Essen. Die Corona-Hilfen laden dazu ein, noch gute Winterkleidung zu vernichten, kritisieren Händler von nachhaltiger Kleidung die Wegwerfmentalität.

Man stelle sich mal diesen Berg vor: rund 500 Millionen Wintermäntel, dicke Pullis oder wollende Mützen – so viel Kleidung, das schätzen Experten, liegt derzeit deutschlandweit in den Lagern. Und kaum einer weiß, wohin damit. Die Umweltschutzorganisation Greenpeace warnt bereits seit Monaten davor, dass einwandfreie Jacken und Hosen vernichtet werden. Große Textilketten – wie wir berichtet haben – verneinen dies, sie hätten nicht die Absicht, Kleidung zu beseitigen. Aber die Ressourcenverschwendung wird nun noch belohnt, durch die Corona-Hilfen, denn zerstörte Saisonware, also die Winterkleidung, wird als Fixkosten anerkannt.

Norman Bärenbrinker von Kommabei in Essen.
Norman Bärenbrinker von Kommabei in Essen. © FUNKE Foto Services | Ingo Otto

„Am Ende ist die Saisonwarenhilfe eine Abwrackprämie für Mode“, schreibt Lars Wittenbrink auf der Internetseite seiner zwei nachhaltigen Läden in Münster: „Grüne Wiese“ und „Afaun“. Denn es gibt die Möglichkeit, die Winterkleidung zu 100 Prozent zu den Fixkosten zu zählen, die man je nach Umsatzrückgang bei der Überbrückungshilfe III bis zu 90 Prozent erstattet bekommt. „Dann muss aber auch nachgewiesen werden, dass die Ware wirklich nicht mehr verkauft wird, auch nicht stark reduziert im nächsten Winter. Die Ware muss also vernichtet oder ,wohltätig’ gespendet werden“, kritisiert Wittenbrink.

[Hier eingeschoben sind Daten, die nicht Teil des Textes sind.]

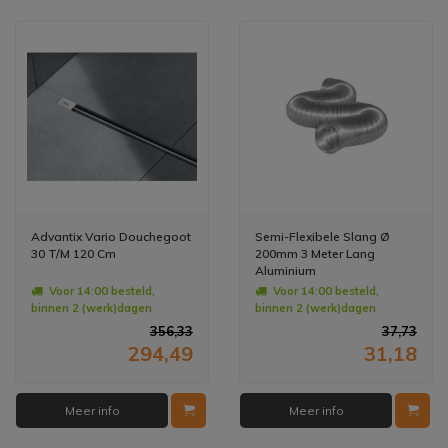
Advantix Vario Douchegoot
Semi-Flexibele Slang Ø
30 T/M 120 Cm
200mm 3 Meter Lang
Aluminium
Voor 14:00 besteld,
Voor 14:00 besteld,
binnen 2 (werk)dagen
binnen 2 (werk)dagen
geleverd
geleverd
356,33
37,73
294,49
31,18
Meer info
Meer info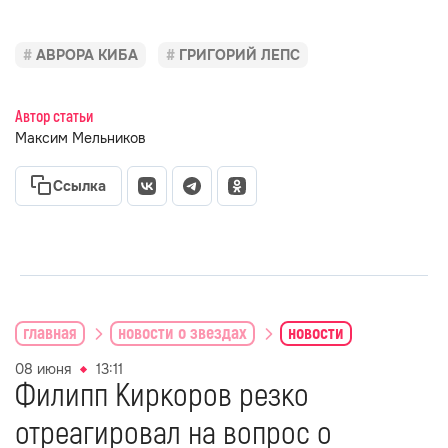
АВРОРА КИБА
ГРИГОРИЙ ЛЕПС
Автор статьи
Максим Мельников
Ссылка
главная
новости о звездах
новости
08 июня
13:11
Филипп Киркоров резко
отреагировал на вопрос о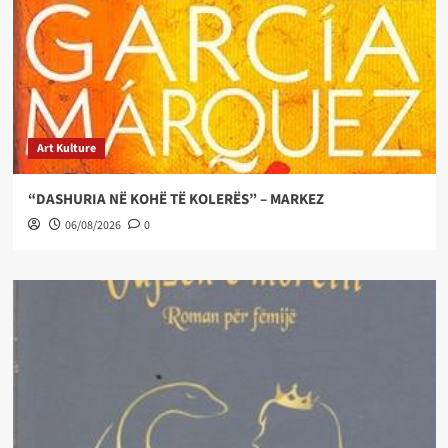
Art Kulture
“DASHURIA NË KOHË TË KOLERËS” – MARKEZ
06/08/2026
0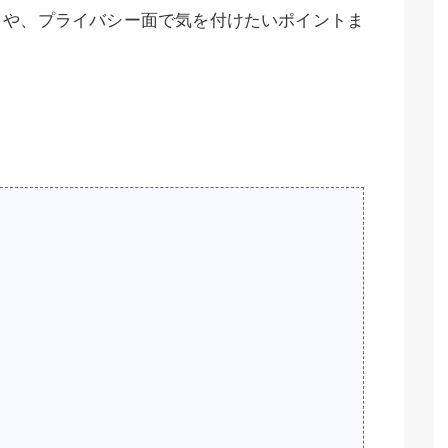
トや、プライバシー面で気を付けたいポイントま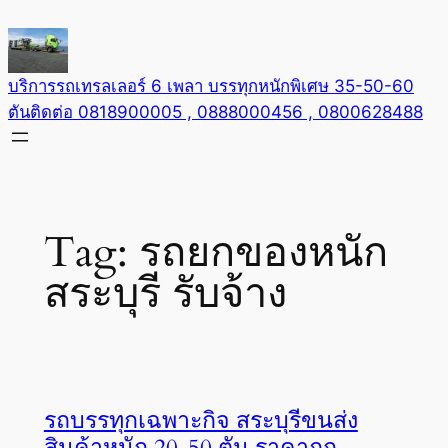
Skip
to
content
บริการรถเทรลเลอร์ 6 เพลา บรรทุกหนักพิเศษ 35-50-60
ตันติดต่อ 0818900005 , 0888000456 , 0800628488
Tag:
รถยกของหนัก
สระบุรี รับจ้าง
รถบรรทุกเฉพาะกิจ สระบุรีขนส่ง
สินค้าหนัก 20-50 ตัน ราคาถูก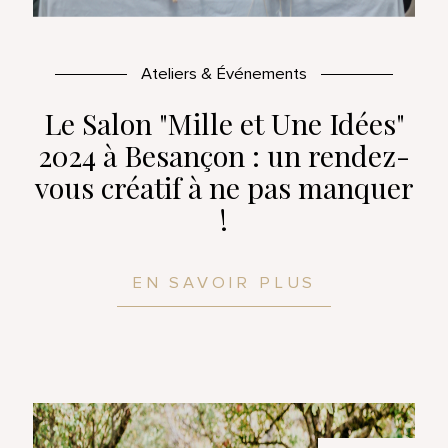
Ateliers & Événements
Le Salon "Mille et Une Idées"
2024 à Besançon : un rendez-
vous créatif à ne pas manquer
!
EN SAVOIR PLUS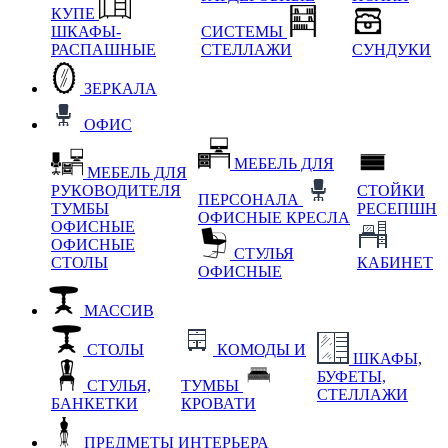
КУПЕ
ШКАФЫ-
СИСТЕМЫ
РАСПАШНЫЕ
СТЕЛЛАЖИ
СУНДУКИ
ЗЕРКАЛА
ОФИС
МЕБЕЛЬ ДЛЯ
МЕБЕЛЬ ДЛЯ
РУКОВОДИТЕЛЯ
СТОЙКИ
ПЕРСОНАЛА
ТУМБЫ
РЕСЕПШН
ОФИСНЫЕ КРЕСЛА
ОФИСНЫЕ
ОФИСНЫЕ
СТУЛЬЯ
СТОЛЫ
КАБИНЕТ
ОФИСНЫЕ
МАССИВ
СТОЛЫ
КОМОДЫ И
ШКАФЫ,
БУФЕТЫ,
СТУЛЬЯ,
ТУМБЫ
СТЕЛЛАЖИ
БАНКЕТКИ
КРОВАТИ
ПРЕДМЕТЫ ИНТЕРЬЕРА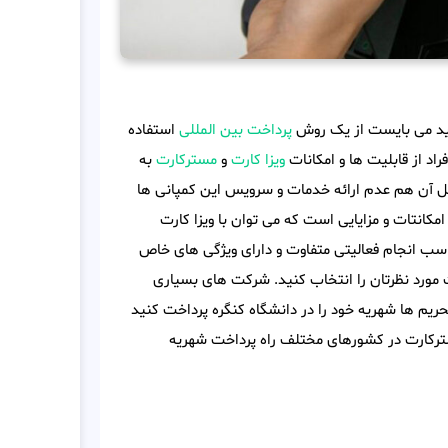
رید می بایست از یک روش
پرداخت بین المللی
استفاده
اد از قابلیت ها و امکانات
ویزا کارت
و
مسترکارت
به
یل آن هم عدم ارائه خدمات و سرویس این کمپانی ها
مکانتات و مزایایی است که می توان با ویزا کارت
ناسب انجام فعالیتی متفاوت و دارای ویژگی های خاص
رت مورد نظرتان را انتخاب کنید. شرکت های بسیاری
یم ها شهریه خود را در دانشگاه کنگره پرداخت کنید
رزی متصل به ویزا و مسترکارت در کشورهای مختلف راه پرداخت شهریه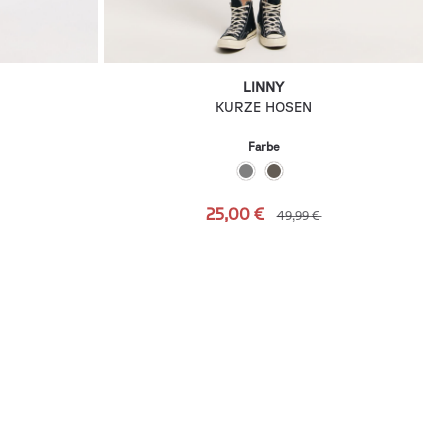
LINNY
KURZE HOSEN
Farbe
25,00 €
49,99 €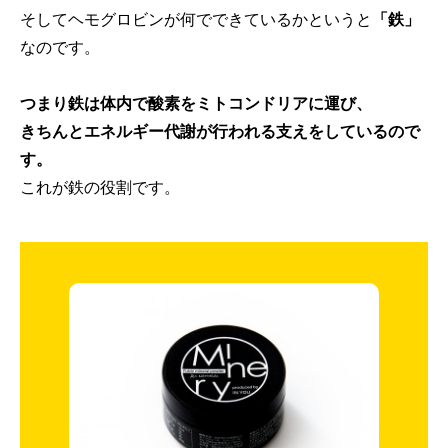
そしてヘモグロビンが何でできているかというと
「鉄」
なのです。
つまり鉄は体内で酸素をミトコンドリアに運び、
きちんとエネルギー代謝が行われる支えをしているので
す。
これが鉄の役割です。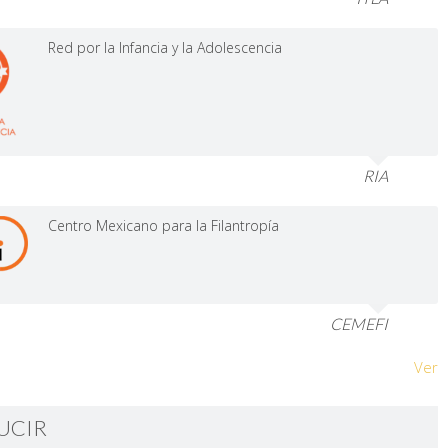
Red por la Infancia y la Adolescencia
RIA
Centro Mexicano para la Filantropía
CEMEFI
Ver
UCIR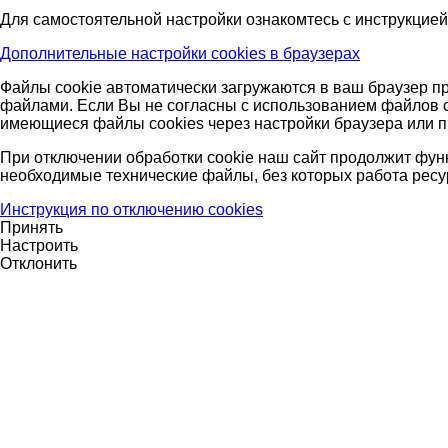
Для самостоятельной настройки ознакомтесь с инструкцией
Дополнительные настройки cookies в браузерах
Файлы cookie автоматически загружаются в ваш браузер пр
файлами. Если Вы не согласны с использованием файлов co
имеющиеся файлы cookies через настройки браузера или п
При отключении обработки cookie наш сайт продолжит фун
необходимые технические файлы, без которых работа ресу
Инструкция по отключению cookies
Принять
Настроить
Отклонить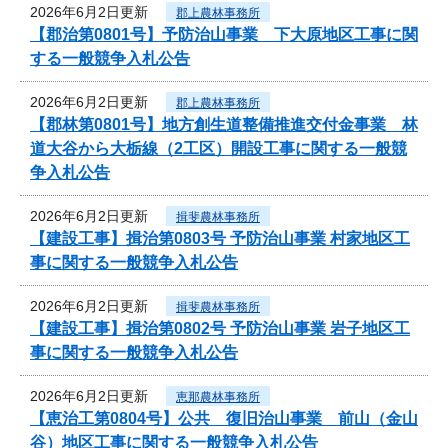
2026年6月2日更新
郡上農林事務所
【郡治第0801号】予防治山事業 下大原地区工事に関
する一般競争入札公告
2026年6月2日更新
郡上農林事務所
【郡林第0801号】地方創生道整備推進交付金事業 林
道大谷から大栃線（2工区）開設工事に関する一般競
争入札公告
2026年6月2日更新
揖斐農林事務所
【建設工事】揖治第0803号 予防治山事業 村家地区工
事に関する一般競争入札公告
2026年6月2日更新
揖斐農林事務所
【建設工事】揖治第0802号 予防治山事業 岩子地区工
事に関する一般競争入札公告
2026年6月2日更新
恵那農林事務所
【恵治工第0804号】公共 復旧治山事業 前山（金山
谷）地区工事に関する一般競争入札公告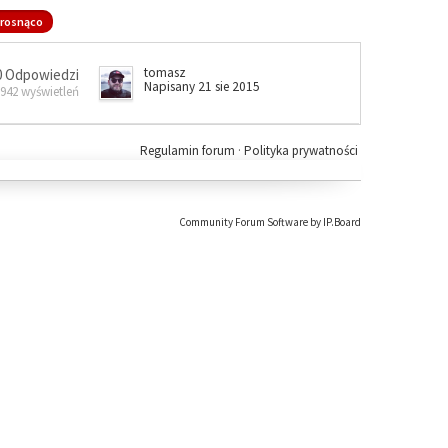
rosnąco
tomasz
0 Odpowiedzi
Napisany 21 sie 2015
 942 wyświetleń
Regulamin forum
·
Polityka prywatności
Community Forum Software by IP.Board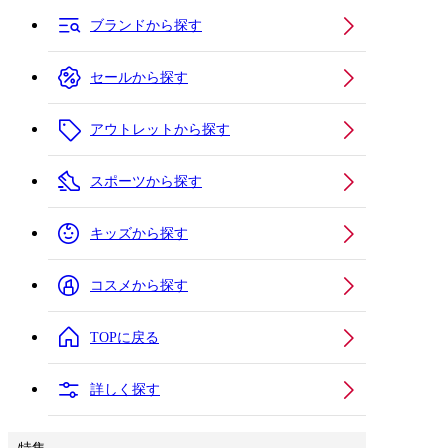
ブランドから探す
セールから探す
アウトレットから探す
スポーツから探す
キッズから探す
コスメから探す
TOPに戻る
詳しく探す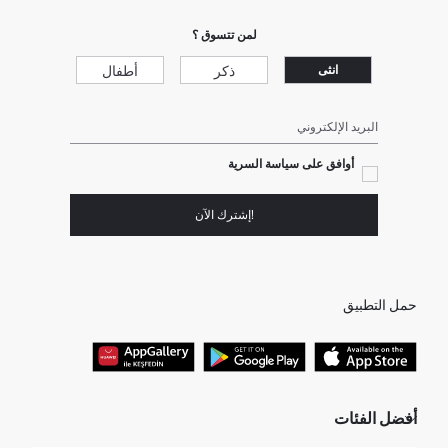
لمن تتسوق ؟
ذكر
أطفال
انثى
البريد الإلكتروني
أوافق على سياسة السرية
!إشترك الآن
حمل التطبيق
أفضل الفئات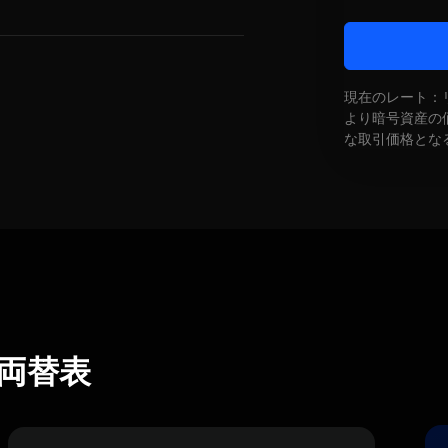
現在のレート：
より暗号資産の
な取引価格とな
X)両替表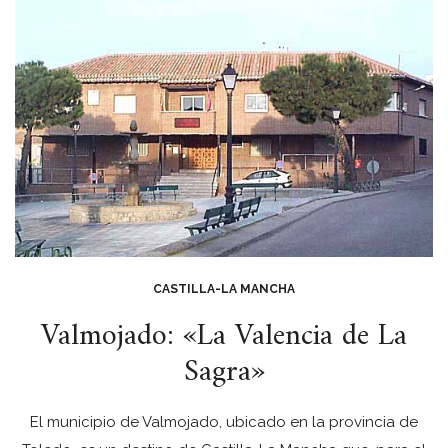
CASTILLA-LA MANCHA
Valmojado: «La Valencia de La
Sagra»
El municipio de Valmojado, ubicado en la provincia de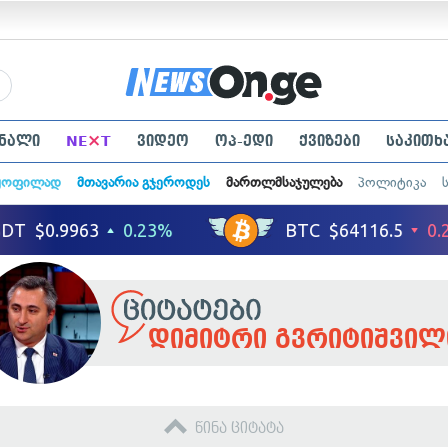
×
ნალი
NE
T
ვიდეო
ოპ-ედი
ქვიზები
საკითხ
ყოფილად
მთავარია გჯეროდეს
მართლმსაჯულება
პოლიტიკა
დიმიტრი გვრიტიშვილ
წინა ციტატა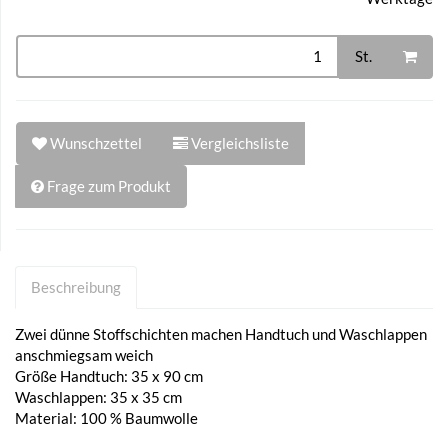
St.
Wunschzettel
Vergleichsliste
Frage zum Produkt
Beschreibung
Zwei dünne Stoffschichten machen Handtuch und Waschlappen
anschmiegsam weich
Größe Handtuch: 35 x 90 cm
Waschlappen: 35 x 35 cm
Material: 100 % Baumwolle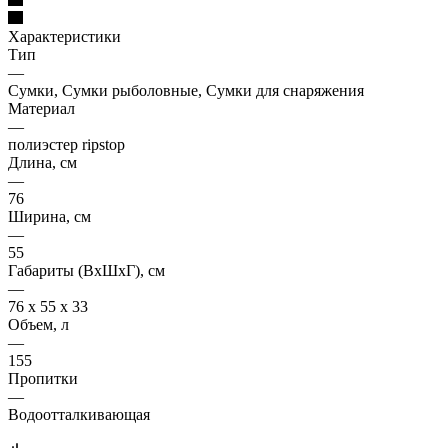
Характеристики
Тип
—
Сумки, Сумки рыболовные, Сумки для снаряжения
Материал
—
полиэстер ripstop
Длина, см
—
76
Ширина, см
—
55
Габариты (ВхШхГ), см
—
76 x 55 x 33
Объем, л
—
155
Пропитки
—
Водоотталкивающая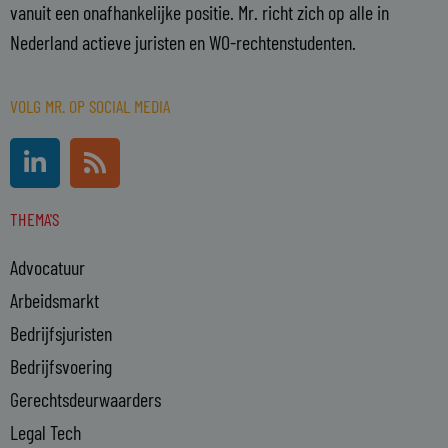
vanuit een onafhankelijke positie. Mr. richt zich op alle in
Nederland actieve juristen en WO-rechtenstudenten.
VOLG MR. OP SOCIAL MEDIA
L
R
i
s
n
s
THEMA'S
k
e
Advocatuur
d
i
Arbeidsmarkt
n
Bedrijfsjuristen
-
Bedrijfsvoering
i
n
Gerechtsdeurwaarders
Legal Tech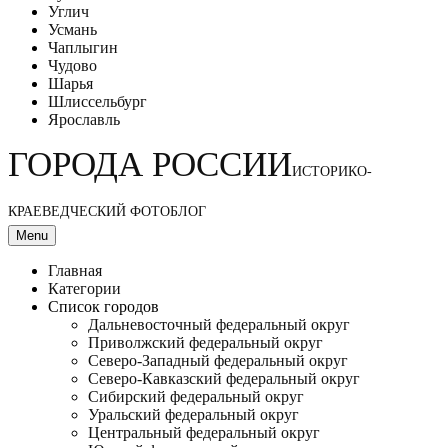
Углич
Усмань
Чаплыгин
Чудово
Шарья
Шлиссельбург
Ярославль
ГОРОДА РОССИИ
ИСТОРИКО-
КРАЕВЕДЧЕСКИЙ ФОТОБЛОГ
Menu
Главная
Категории
Список городов
Дальневосточный федеральный округ
Приволжский федеральный округ
Северо-Западный федеральный округ
Северо-Кавказский федеральный округ
Сибирский федеральный округ
Уральский федеральный округ
Центральный федеральный округ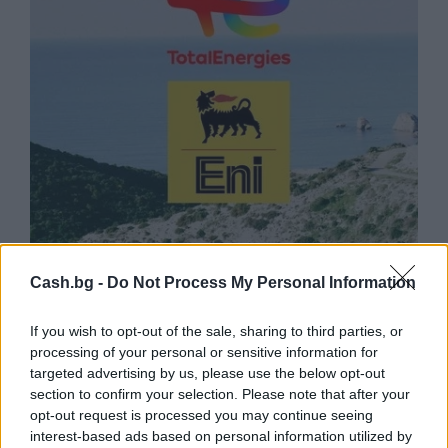
Природен газ от Кипър ще потече към
Европа през 2028 година
Cash.bg -
Do Not Process My Personal Information
09.08.2026 / 17:30
If you wish to opt-out of the sale, sharing to third parties, or
processing of your personal or sensitive information for
targeted advertising by us, please use the below opt-out
section to confirm your selection. Please note that after your
opt-out request is processed you may continue seeing
interest-based ads based on personal information utilized by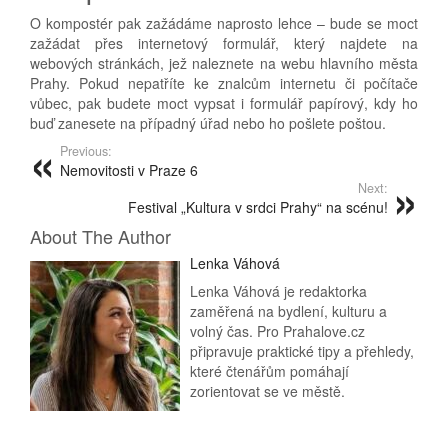
O kompostér pak zažádáme naprosto lehce – bude se moct
zažádat přes internetový formulář, který najdete na
webových stránkách, jež naleznete na webu hlavního města
Prahy. Pokud nepatříte ke znalcům internetu či počítače
vůbec, pak budete moct vypsat i formulář papírový, kdy ho
buď zanesete na případný úřad nebo ho pošlete poštou.
Previous:
Nemovitosti v Praze 6
Next:
Festival „Kultura v srdci Prahy“ na scénu!
About The Author
Lenka Váhová
Lenka Váhová je redaktorka
zaměřená na bydlení, kulturu a
volný čas. Pro Prahalove.cz
připravuje praktické tipy a přehledy,
které čtenářům pomáhají
zorientovat se ve městě.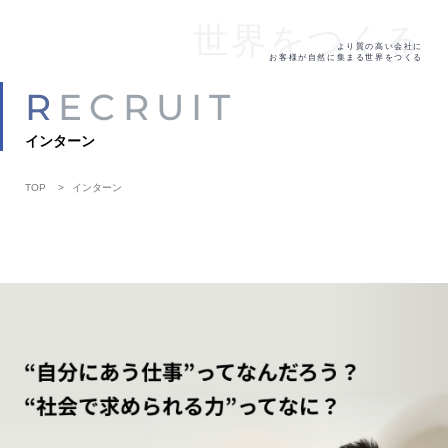
世界をつくる
より質の高い会社に
お客様が自然に集まる世界をつくる
RECRUIT
インターン
TOP
インターン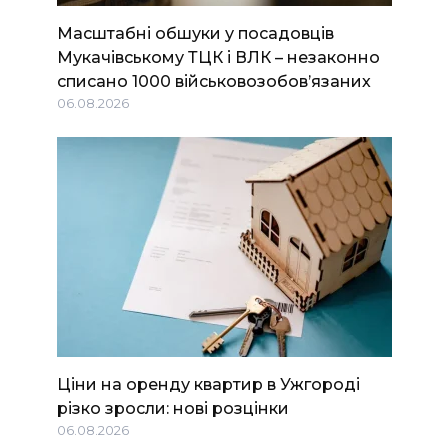
Масштабні обшуки у посадовців
Мукачівському ТЦК і ВЛК – незаконно
списано 1000 військовозобов’язаних
06.08.2026
Ціни на оренду квартир в Ужгороді
різко зросли: нові розцінки
06.08.2026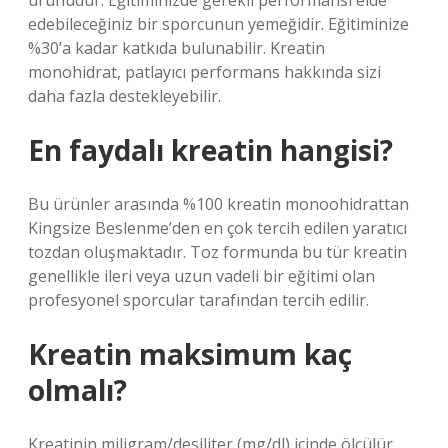
ürünüdür. Eğitiminizde gerekli performansı elde
edebileceğiniz bir sporcunun yemeğidir. Eğitiminize
%30’a kadar katkıda bulunabilir. Kreatin
monohidrat, patlayıcı performans hakkında sizi
daha fazla destekleyebilir.
En faydalı kreatin hangisi?
Bu ürünler arasında %100 kreatin monoohidrattan
Kingsize Beslenme’den en çok tercih edilen yaratıcı
tozdan oluşmaktadır. Toz formunda bu tür kreatin
genellikle ileri veya uzun vadeli bir eğitimi olan
profesyonel sporcular tarafından tercih edilir.
Kreatin maksimum kaç
olmalı?
Kreatinin miligram/desiliter (mg/dl) içinde ölçülür.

Jeder zehnte Einzelhändler sieht sich gezwungen, seine Ware zu vernichten

Greenpeace verweist auf eine Umfrage des Fachmagazins „Textilwirtschaft“, demnach gab ungefähr jeder zehnte Einzelhändler zu, dass er sich gezwungen sieht, Ware zu vernichten. Viola Wohlgemuth, Expertin für Konsum bei der Umweltschutzorganisation, sagt: „Die Dunkelziffer dürfte sogar höher liegen.“

„Wir werden definitiv keine Ware vernichten“, sagt Rebecca Kerkhoff von Native Souls, mit Läden in Bochum und Essen – und spricht damit das aus, was alle von der Redaktion befragten lokalen Händler für nachhaltige Mode beteuern. Schließlich würde das ihrem Ansatz widersprechen, nur ökologisch und fair hergestellte Kleidung zu verkaufen.

Grüne Mode war lange Zeit der Hoffnungsträger der Krise

Eigentlich schienen die Geschäfte von grüner Mode in dieser Krise lange Zeit im Vorteil zu sein: Sie verkaufen Pullis und Hosen nicht wie große Ketten nur für eine kurze Saison. Die Händler überbieten sich teils gegenseitig, wie viele Jahre sie schon ihre Öko-Lieblingsjeans tragen. Daher wird ein Teil der Winterware, die sie nun nicht mehr verkaufen können, auch in der nächsten kalten Jahreszeit noch „modern“ sein.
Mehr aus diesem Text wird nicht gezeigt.